Havacılık tarihine geçecek ölçüde bir dolandırıcılık hikayesi…
Yani SBK Holding’e Borajet satıldığında şirket Teknik iflastaymış. Uğradığı zararların tespit ve tazmini için yargı yoluna başvuran SBK Holding, bu süreçte karşılaştığı anlaşma dışı çıkan borçları da ödemek durumunda kalmıştır. Satın alma öncesi anlaşmaya konu olan borçlarla satın alma sonrası karşılaşılan borçların neredeyse 2 katı olduğunu belirten firma yetkilileri ödemelerde öncelik çalışanlara ve yolculara verildiğini ilettiler.
Bugüne kadar çıkarılan 300 personelin tazminatlarının ödendiği kalan 180 personelin tazminat alacaklarının yıl sonuna kadar ödeneceği açıklandı. Yolcu biletlerinin de %90 yakın bölümünün iade veya THY bileti ile değiştirildiğini ilettiler.
Satın almanın gerçekleştiği günden itibaren bugüne kadar holdingin Borajet’e yatırdığı miktar 217.000 milyon TL. Bu yatırımın neredeyse tamamı Ayaslı döneminde alınan hizmetlere ilişkin ödenmemiş tedarikçi ve personel borçlarının ödenmesi için kullanılmış.

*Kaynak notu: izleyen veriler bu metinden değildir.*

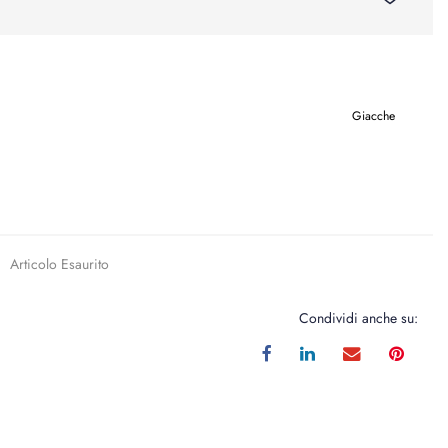
Giacche
Articolo Esaurito
Condividi anche su:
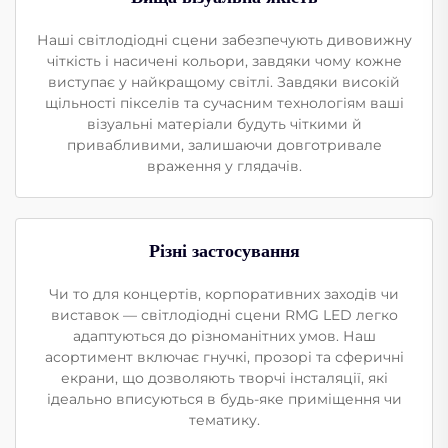
Наші світлодіодні сцени забезпечують дивовижну
чіткість і насичені кольори, завдяки чому кожне
виступає у найкращому світлі. Завдяки високій
щільності пікселів та сучасним технологіям ваші
візуальні матеріали будуть чіткими й
привабливими, залишаючи довготривале
враження у глядачів.
Різні застосування
Чи то для концертів, корпоративних заходів чи
виставок — світлодіодні сцени RMG LED легко
адаптуються до різноманітних умов. Наш
асортимент включає гнучкі, прозорі та сферичні
екрани, що дозволяють творчі інсталяції, які
ідеально вписуються в будь-яке приміщення чи
тематику.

SBK holding regülasyonların bu kadar titizlikle uygulandığı bir alanda finansal anlamda bu kadar yanlış ve hatalı uygulamanın yapılabilme cesaretini ve ticari olarak anlamlandıramadıklarını belirtmekteler.
Borajet ‘in kuruluşu gelişimi ve finansal çöküşünde zaman cetveline bakıldığında ülkemizin içinde yaşadığı hain saldırıya benzer bir zaman grafiği gösteriyor.